[Transcribed page contents]
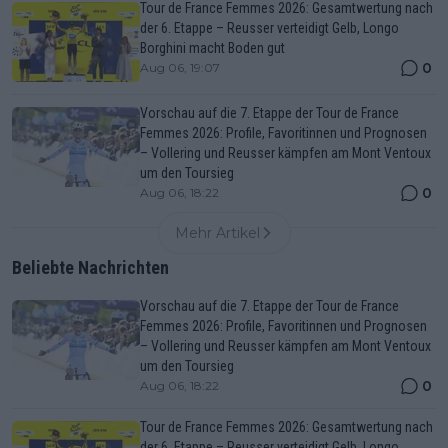
Tour de France Femmes 2026: Gesamtwertung nach
der 6. Etappe – Reusser verteidigt Gelb, Longo
Borghini macht Boden gut
0
Aug 06, 19:07
Vorschau auf die 7. Etappe der Tour de France
Femmes 2026: Profile, Favoritinnen und Prognosen
– Vollering und Reusser kämpfen am Mont Ventoux
um den Toursieg
0
Aug 06, 18:22
Mehr Artikel
Beliebte Nachrichten
Vorschau auf die 7. Etappe der Tour de France
Femmes 2026: Profile, Favoritinnen und Prognosen
– Vollering und Reusser kämpfen am Mont Ventoux
um den Toursieg
0
Aug 06, 18:22
Tour de France Femmes 2026: Gesamtwertung nach
der 6. Etappe – Reusser verteidigt Gelb, Longo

PROBLEM DETAILS:
Reproduce every entry word for word, but skip any pictures.

OUTPUT OF THE TASK:
Tour de France Femmes 2026: Gesamtwertung nach
der 6. Etappe – Reusser verteidigt Gelb, Longo
Borghini macht Boden gut
0
Aug 06, 19:07
Vorschau auf die 7. Etappe der Tour de France
Femmes 2026: Profile, Favoritinnen und Prognosen
– Vollering und Reusser kämpfen am Mont Ventoux
um den Toursieg
0
Aug 06, 18:22
Mehr Artikel
Beliebte Nachrichten
Vorschau auf die 7. Etappe der Tour de France
Femmes 2026: Profile, Favoritinnen und Prognosen
– Vollering und Reusser kämpfen am Mont Ventoux
um den Toursieg
0
Aug 06, 18:22
Tour de France Femmes 2026: Gesamtwertung nach
der 6. Etappe – Reusser verteidigt Gelb, Longo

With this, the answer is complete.